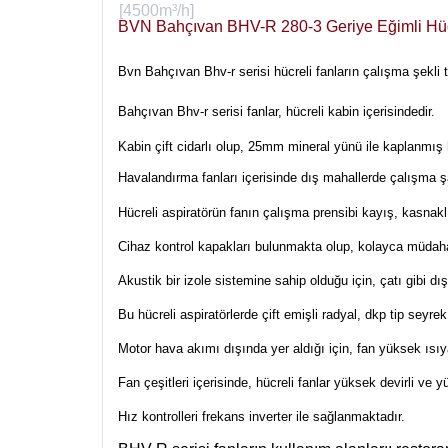
BVN Bahçıvan BHV-R 280-3 Geriye Eğimli Hüc
Bvn Bahçıvan Bhv-r serisi hücreli fanların çalışma şekli tr
Bahçıvan Bhv-r serisi fanlar, hücreli kabin içerisindedir.
Kabin çift cidarlı olup, 25mm mineral yünü ile kaplanmış 
Havalandırma fanları içerisinde dış mahallerde çalışma şa
Hücreli aspiratörün fanın çalışma prensibi kayış, kasnakl
Cihaz kontrol kapakları bulunmakta olup, kolayca müdaha
Akustik bir izole sistemine sahip olduğu için, çatı gibi dış
Bu hücreli aspiratörlerde çift emişli radyal, dkp tip seyrek
Motor hava akımı dışında yer aldığı için, fan yüksek ısıy
Fan çeşitleri içerisinde, hücreli fanlar yüksek devirli ve y
Hız kontrolleri frekans inverter ile sağlanmaktadır.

Work instruction
This exercise calls for the records to be given again exactly, without the images.

Result below
BVN Bahçıvan BHV-R 280-3 Geriye Eğimli Hüc
Bvn Bahçıvan Bhv-r serisi hücreli fanların çalışma şekli tr
Bahçıvan Bhv-r serisi fanlar, hücreli kabin içerisindedir.
Kabin çift cidarlı olup, 25mm mineral yünü ile kaplanmış 
Havalandırma fanları içerisinde dış mahallerde çalışma şa
Hücreli aspiratörün fanın çalışma prensibi kayış, kasnakl
Cihaz kontrol kapakları bulunmakta olup, kolayca müdaha
Akustik bir izole sistemine sahip olduğu için, çatı gibi dış
Bu hücreli aspiratörlerde çift emişli radyal, dkp tip seyrek
Motor hava akımı dışında yer aldığı için, fan yüksek ısıy
Fan çeşitleri içerisinde, hücreli fanlar yüksek devirli ve y
Hız kontrolleri frekans inverter ile sağlanmaktadır.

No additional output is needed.